Why do babies cry?

How to interpret what a crying baby wants

Crying babyA baby is trying to express through crying that he is hungry, tired, thirsty, cold, hot, bored, lonely, or uncomfortable. It may not be easy for parents at first to interpret what the baby requires or what is making him uncomfortable but gradually with careful observation we can see a pattern in all such actions.

Crying is a baby's first language. Like all languages, it is spoken in a very individual way. It takes time, patience and perseverance before one can truly say one has mastered the steps and can understand precisely what is being said.

On some days your baby may cry for twenty to thirty minutes four or five times a day before feedings, sleeping, or elimination. You can modify this before naps by placing your baby on his tummy. This position helps him control the startling that still accompanies his crying. On other days the baby's crying, squirming, and fussing before sleeping in the evening can last from one to three hours at a time. The longer periods may follow a noisy, busy day, a weekend when father is at home, or a "blue period" for mother.

After lying for hours looking around quietly, a baby may slowly begin whimpering.
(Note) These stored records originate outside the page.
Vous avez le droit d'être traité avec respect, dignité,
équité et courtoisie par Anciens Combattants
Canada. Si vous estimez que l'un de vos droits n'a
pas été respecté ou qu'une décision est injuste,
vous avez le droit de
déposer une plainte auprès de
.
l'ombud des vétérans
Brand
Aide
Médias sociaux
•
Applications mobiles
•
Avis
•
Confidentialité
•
At first he can be talked to and will become alert and stare at your face for several minutes. You can rock him for almost thirty minutes before he tires and begins to wail again. But sooner or later he will reach a point when no comforting really succeeds more than briefly. Play, rocking, swaddling, changing his diapers, feeding him to be sure he isn't hungry are all useless. He will continue to cry for long stretches, tapering off to deep, shuddering sobs before sleep. These periods may be his attempts to discharge enough energy so that he can settle down. Infants who fuss are more likely to sleep for long periods at night.
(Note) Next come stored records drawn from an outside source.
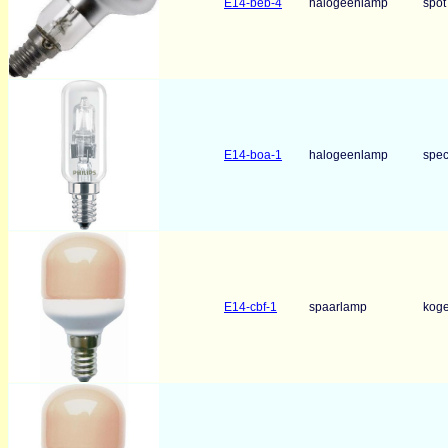
E14-beb-4
halogeenlamp
spot
E14-boa-1
halogeenlamp
spec
E14-cbf-1
spaarlamp
koge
Studies on infant crying show that environmental tension does add to the length and intensity of crying spells. A baby can tune in his family's feelings. When his mother is tired or tense, he is impossibly fussy. When she is rested and calm, he is delightfully responsive. Studies show that crying for "unknown causes" decreases sharply when a baby gets more gentle handling, talking to, looking, and listening.
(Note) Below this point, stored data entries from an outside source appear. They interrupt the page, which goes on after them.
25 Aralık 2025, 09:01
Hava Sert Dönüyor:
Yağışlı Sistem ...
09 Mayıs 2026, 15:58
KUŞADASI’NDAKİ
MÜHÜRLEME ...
Do not feet badly if you cannot soothe your baby as quickly or easily as you expect. There may be nothing wrong with either you or him. Some crying may simply be inevitable and necessary. Psychologists tell us a "bad" day of crying and fussing may indicate tension before a thrust into a new developmental stage. The good, quiet, peaceful days are usually those when your baby is operating on the same level and not responding to any kind of change.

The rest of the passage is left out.